(Rendered page images)

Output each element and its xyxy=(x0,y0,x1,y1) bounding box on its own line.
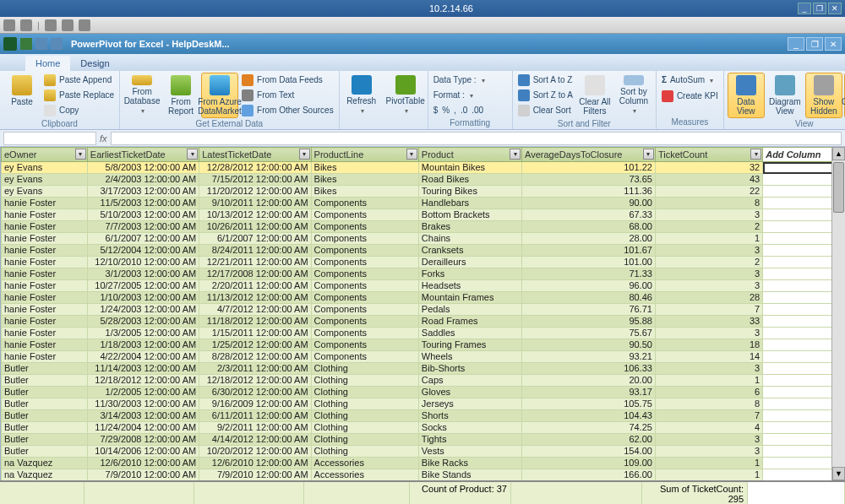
cell[interactable]: Headsets xyxy=(418,280,521,292)
cell[interactable]: 101.22 xyxy=(522,162,656,174)
cell[interactable]: Brakes xyxy=(418,221,521,233)
cell[interactable]: 74.25 xyxy=(522,422,656,434)
cell[interactable]: Pedals xyxy=(418,304,521,316)
cell[interactable]: 3 xyxy=(655,245,762,257)
cell[interactable]: 9/2/2011 12:00:00 AM xyxy=(199,422,311,434)
cell[interactable]: 12/17/2008 12:00:00 AM xyxy=(199,268,311,280)
cell[interactable]: 9/16/2009 12:00:00 AM xyxy=(199,398,311,410)
table-row[interactable]: hanie Foster10/27/2005 12:00:00 AM2/20/2… xyxy=(2,280,845,292)
cell[interactable]: 43 xyxy=(655,174,762,186)
cell[interactable]: Handlebars xyxy=(418,198,521,209)
vm-minimize[interactable]: _ xyxy=(798,3,811,14)
cell[interactable]: Saddles xyxy=(418,328,521,339)
cell[interactable]: Components xyxy=(311,268,418,280)
cell[interactable]: Butler xyxy=(2,434,88,446)
cell[interactable]: Components xyxy=(311,198,418,209)
filter-icon[interactable]: ▾ xyxy=(510,149,521,160)
cell[interactable]: 104.43 xyxy=(522,410,656,422)
cell[interactable]: ey Evans xyxy=(2,186,88,198)
cell[interactable]: 11/24/2004 12:00:00 AM xyxy=(87,422,199,434)
percent-button[interactable]: % xyxy=(440,103,451,117)
cell[interactable]: 5/8/2003 12:00:00 AM xyxy=(87,162,199,174)
paste-append-button[interactable]: Paste Append xyxy=(42,73,116,87)
cell[interactable]: 8/28/2012 12:00:00 AM xyxy=(199,351,311,363)
cell[interactable]: 10/27/2005 12:00:00 AM xyxy=(87,280,199,292)
cell[interactable]: 2/4/2003 12:00:00 AM xyxy=(87,174,199,186)
cell[interactable]: hanie Foster xyxy=(2,328,88,339)
app-maximize[interactable]: ❐ xyxy=(806,37,823,51)
paste-replace-button[interactable]: Paste Replace xyxy=(42,88,116,102)
cell[interactable]: 1 xyxy=(655,469,762,481)
tab-home[interactable]: Home xyxy=(25,56,70,71)
vm-tool-icon[interactable] xyxy=(20,19,32,31)
cell[interactable]: Tights xyxy=(418,434,521,446)
cell[interactable]: 67.33 xyxy=(522,209,656,221)
cell[interactable]: 6/1/2007 12:00:00 AM xyxy=(199,233,311,245)
table-row[interactable]: ey Evans5/8/2003 12:00:00 AM12/28/2012 1… xyxy=(2,162,845,174)
count-product-measure[interactable]: Count of Product: 37 xyxy=(410,482,511,504)
cell[interactable]: 3 xyxy=(655,328,762,339)
vertical-scrollbar[interactable]: ▲ ▼ xyxy=(831,147,845,480)
cell[interactable]: 75.67 xyxy=(522,328,656,339)
pivottable-button[interactable]: PivotTable xyxy=(387,73,424,118)
cell[interactable]: 2/3/2011 12:00:00 AM xyxy=(199,363,311,375)
cell[interactable]: Road Bikes xyxy=(418,174,521,186)
cell[interactable]: 6/1/2007 12:00:00 AM xyxy=(87,233,199,245)
col-latest[interactable]: LatestTicketDate▾ xyxy=(199,148,311,162)
name-box[interactable] xyxy=(3,132,96,145)
cell[interactable]: Components xyxy=(311,209,418,221)
cell[interactable]: 7/7/2003 12:00:00 AM xyxy=(87,221,199,233)
cell[interactable]: 3/17/2003 12:00:00 AM xyxy=(87,186,199,198)
cell[interactable]: 11/13/2012 12:00:00 AM xyxy=(199,292,311,304)
cell[interactable]: hanie Foster xyxy=(2,209,88,221)
cell[interactable]: 3 xyxy=(655,268,762,280)
cell[interactable]: 1 xyxy=(655,375,762,387)
table-row[interactable]: hanie Foster1/3/2005 12:00:00 AM1/15/201… xyxy=(2,328,845,339)
cell[interactable]: Components xyxy=(311,257,418,268)
cell[interactable]: 7/29/2008 12:00:00 AM xyxy=(87,434,199,446)
cell[interactable]: 105.75 xyxy=(522,398,656,410)
table-row[interactable]: ey Evans2/4/2003 12:00:00 AM7/15/2012 12… xyxy=(2,174,845,186)
cell[interactable]: Clothing xyxy=(311,387,418,398)
cell[interactable]: hanie Foster xyxy=(2,351,88,363)
app-close[interactable]: ✕ xyxy=(825,37,842,51)
qat-save-icon[interactable] xyxy=(20,38,32,50)
autosum-button[interactable]: ΣAutoSum xyxy=(660,73,715,87)
cell[interactable]: 4/7/2012 12:00:00 AM xyxy=(199,304,311,316)
cell[interactable]: Components xyxy=(311,328,418,339)
scroll-up-icon[interactable]: ▲ xyxy=(832,147,845,160)
cell[interactable]: ey Evans xyxy=(2,174,88,186)
cell[interactable]: 20.00 xyxy=(522,375,656,387)
cell[interactable]: Clothing xyxy=(311,422,418,434)
paste-button[interactable]: Paste xyxy=(3,73,41,118)
cell[interactable]: 3/14/2003 12:00:00 AM xyxy=(87,410,199,422)
cell[interactable]: 18 xyxy=(655,339,762,351)
cell[interactable]: hanie Foster xyxy=(2,292,88,304)
table-row[interactable]: Butler12/18/2012 12:00:00 AM12/18/2012 1… xyxy=(2,375,845,387)
cell[interactable]: 1/2/2005 12:00:00 AM xyxy=(87,387,199,398)
cell[interactable]: 96.00 xyxy=(522,280,656,292)
cell[interactable]: 33 xyxy=(655,316,762,328)
cell[interactable]: 12/6/2010 12:00:00 AM xyxy=(199,458,311,469)
table-row[interactable]: hanie Foster1/10/2003 12:00:00 AM11/13/2… xyxy=(2,292,845,304)
cell[interactable]: Components xyxy=(311,339,418,351)
cell[interactable]: Components xyxy=(311,292,418,304)
cell[interactable]: Accessories xyxy=(311,469,418,481)
vm-tool-icon[interactable] xyxy=(3,19,15,31)
table-row[interactable]: Butler11/14/2003 12:00:00 AM2/3/2011 12:… xyxy=(2,363,845,375)
currency-button[interactable]: $ xyxy=(432,103,440,117)
cell[interactable]: Clothing xyxy=(311,375,418,387)
vm-tool-icon[interactable] xyxy=(79,19,90,31)
filter-icon[interactable]: ▾ xyxy=(299,149,310,160)
table-row[interactable]: hanie Foster3/1/2003 12:00:00 AM12/17/20… xyxy=(2,268,845,280)
col-owner[interactable]: eOwner▾ xyxy=(2,148,88,162)
filter-icon[interactable]: ▾ xyxy=(750,149,761,160)
cell[interactable]: 5/28/2003 12:00:00 AM xyxy=(87,316,199,328)
cell[interactable]: Clothing xyxy=(311,398,418,410)
table-row[interactable]: hanie Foster1/24/2003 12:00:00 AM4/7/201… xyxy=(2,304,845,316)
cell[interactable]: 4 xyxy=(655,422,762,434)
scroll-down-icon[interactable]: ▼ xyxy=(832,467,845,480)
decrease-decimal-button[interactable]: .00 xyxy=(470,103,485,117)
cell[interactable]: 4/22/2004 12:00:00 AM xyxy=(87,351,199,363)
cell[interactable]: Bikes xyxy=(311,186,418,198)
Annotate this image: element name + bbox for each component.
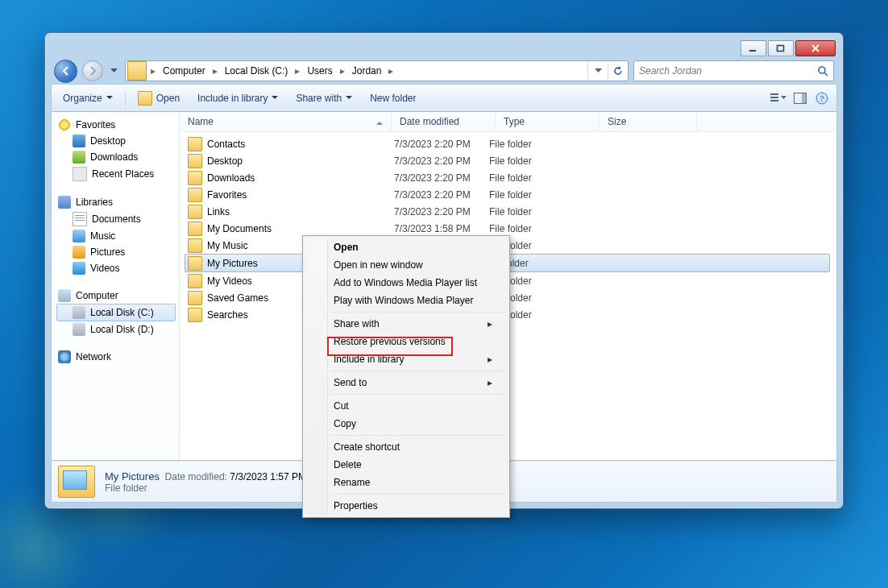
nav-downloads[interactable]: Downloads: [56, 149, 179, 165]
ctx-add-wmp-list[interactable]: Add to Windows Media Player list: [305, 274, 507, 292]
nav-videos[interactable]: Videos: [56, 260, 179, 276]
breadcrumb-users[interactable]: Users: [302, 61, 337, 81]
svg-rect-7: [802, 93, 806, 103]
open-button[interactable]: Open: [131, 89, 186, 108]
file-date: 7/3/2023 2:20 PM: [394, 139, 489, 150]
file-type: File folder: [489, 206, 584, 217]
chevron-right-icon[interactable]: ▸: [210, 61, 220, 81]
chevron-right-icon[interactable]: ▸: [293, 61, 302, 81]
file-row[interactable]: Downloads7/3/2023 2:20 PMFile folder: [181, 169, 835, 186]
minimize-button[interactable]: [741, 40, 766, 56]
file-row[interactable]: Favorites7/3/2023 2:20 PMFile folder: [181, 186, 835, 203]
column-headers[interactable]: Name Date modified Type Size: [180, 112, 836, 132]
search-icon[interactable]: [817, 65, 828, 77]
search-placeholder: Search Jordan: [639, 65, 702, 77]
breadcrumb-disk[interactable]: Local Disk (C:): [220, 61, 293, 81]
ctx-open-new-window[interactable]: Open in new window: [305, 256, 507, 274]
view-options-button[interactable]: [769, 89, 788, 107]
ctx-properties[interactable]: Properties: [305, 497, 507, 515]
new-folder-button[interactable]: New folder: [363, 90, 422, 106]
organize-button[interactable]: Organize: [56, 90, 119, 106]
chevron-right-icon[interactable]: ▸: [148, 61, 158, 81]
folder-icon: [188, 274, 202, 288]
file-date: 7/3/2023 1:58 PM: [394, 223, 489, 234]
svg-rect-3: [770, 93, 778, 95]
ctx-cut[interactable]: Cut: [305, 397, 507, 415]
folder-icon: [188, 154, 202, 168]
ctx-share-with[interactable]: Share with▸: [305, 315, 507, 333]
separator: [331, 435, 505, 436]
nav-network[interactable]: Network: [56, 349, 179, 365]
file-type: File folder: [489, 172, 584, 184]
address-bar: ▸ Computer ▸ Local Disk (C:) ▸ Users ▸ J…: [51, 58, 837, 84]
folder-icon: [188, 171, 202, 185]
ctx-send-to[interactable]: Send to▸: [305, 374, 507, 391]
file-date: 7/3/2023 2:20 PM: [394, 206, 489, 217]
help-button[interactable]: ?: [812, 89, 832, 107]
file-row[interactable]: Desktop7/3/2023 2:20 PMFile folder: [181, 152, 835, 169]
col-size[interactable]: Size: [600, 112, 697, 131]
chevron-right-icon[interactable]: ▸: [338, 61, 347, 81]
ctx-play-wmp[interactable]: Play with Windows Media Player: [305, 292, 507, 309]
disk-icon: [73, 306, 85, 319]
address-dropdown[interactable]: [587, 62, 608, 80]
nav-recent-places[interactable]: Recent Places: [56, 165, 179, 183]
ctx-rename[interactable]: Rename: [305, 474, 507, 491]
ctx-copy[interactable]: Copy: [305, 415, 507, 433]
folder-icon: [188, 188, 202, 202]
chevron-right-icon[interactable]: ▸: [386, 61, 396, 81]
ctx-restore-previous-versions[interactable]: Restore previous versions: [305, 333, 507, 350]
refresh-button[interactable]: [608, 62, 628, 80]
col-name[interactable]: Name: [180, 112, 392, 131]
history-dropdown[interactable]: [108, 60, 120, 82]
separator: [331, 312, 505, 313]
address-box[interactable]: ▸ Computer ▸ Local Disk (C:) ▸ Users ▸ J…: [125, 60, 629, 81]
nav-favorites[interactable]: Favorites: [56, 117, 179, 133]
file-type: File folder: [489, 155, 584, 167]
file-date: 7/3/2023 2:20 PM: [394, 155, 489, 167]
file-name: Desktop: [207, 155, 394, 167]
col-date[interactable]: Date modified: [392, 112, 496, 131]
share-with-button[interactable]: Share with: [289, 90, 359, 106]
window-titlebar[interactable]: [51, 39, 837, 58]
submenu-arrow-icon: ▸: [488, 377, 492, 388]
file-date: 7/3/2023 2:20 PM: [394, 189, 489, 201]
nav-libraries[interactable]: Libraries: [56, 194, 179, 210]
search-input[interactable]: Search Jordan: [633, 60, 834, 81]
file-type: File folder: [489, 139, 584, 150]
breadcrumb-jordan[interactable]: Jordan: [347, 61, 387, 81]
preview-pane-button[interactable]: [790, 89, 810, 107]
file-row[interactable]: Links7/3/2023 2:20 PMFile folder: [181, 203, 835, 220]
maximize-button[interactable]: [768, 40, 794, 56]
file-row[interactable]: My Documents7/3/2023 1:58 PMFile folder: [181, 220, 835, 237]
svg-rect-1: [778, 46, 784, 52]
col-type[interactable]: Type: [496, 112, 600, 131]
folder-icon: [188, 222, 202, 236]
file-type: File folder: [489, 223, 584, 234]
svg-text:?: ?: [820, 93, 824, 103]
disk-icon: [73, 323, 85, 336]
nav-local-disk-c[interactable]: Local Disk (C:): [56, 304, 176, 321]
nav-desktop[interactable]: Desktop: [56, 133, 179, 149]
navigation-pane[interactable]: Favorites Desktop Downloads Recent Place…: [52, 112, 180, 460]
breadcrumb-computer[interactable]: Computer: [158, 61, 210, 81]
nav-computer[interactable]: Computer: [56, 288, 179, 304]
file-row[interactable]: Contacts7/3/2023 2:20 PMFile folder: [181, 135, 835, 152]
ctx-create-shortcut[interactable]: Create shortcut: [305, 438, 507, 456]
ctx-include-in-library[interactable]: Include in library▸: [305, 350, 507, 368]
context-menu: Open Open in new window Add to Windows M…: [302, 235, 510, 518]
folder-icon: [188, 205, 202, 219]
forward-button[interactable]: [82, 60, 103, 81]
ctx-open[interactable]: Open: [305, 238, 507, 256]
nav-documents[interactable]: Documents: [56, 210, 179, 228]
close-button[interactable]: [795, 40, 836, 56]
pictures-icon: [73, 246, 85, 259]
svg-rect-5: [770, 100, 778, 101]
back-button[interactable]: [54, 60, 77, 83]
nav-pictures[interactable]: Pictures: [56, 244, 179, 260]
pictures-folder-icon: [58, 466, 95, 498]
nav-music[interactable]: Music: [56, 228, 179, 244]
include-in-library-button[interactable]: Include in library: [191, 90, 284, 106]
ctx-delete[interactable]: Delete: [305, 456, 507, 474]
nav-local-disk-d[interactable]: Local Disk (D:): [56, 321, 179, 337]
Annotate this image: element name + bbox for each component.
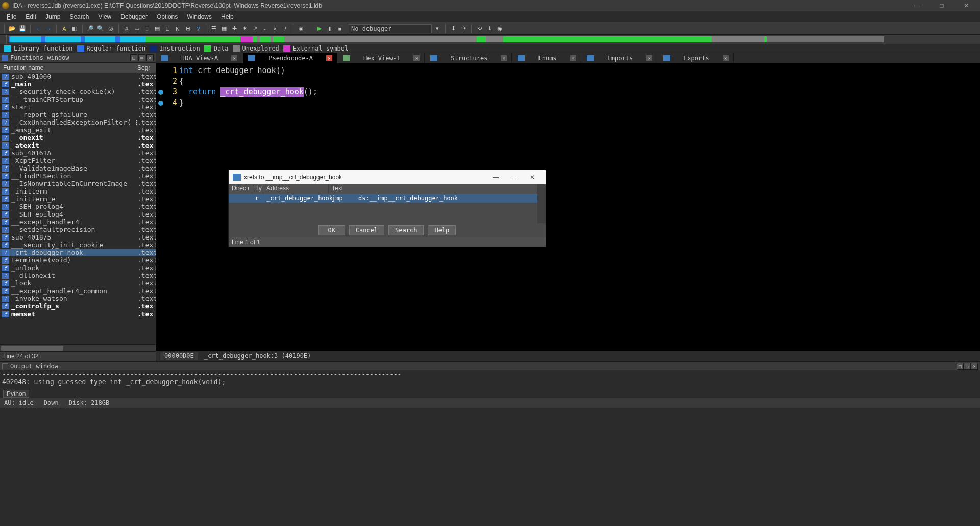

» YOUR TASK
Show the lines above with "Include".

» OUTPUT OF THE TASK
ctx-include-in-library[interactable]: Include in library▸: [305, 350, 507, 368]
include-in-library-button[interactable]: Include in library: [191, 90, 284, 106]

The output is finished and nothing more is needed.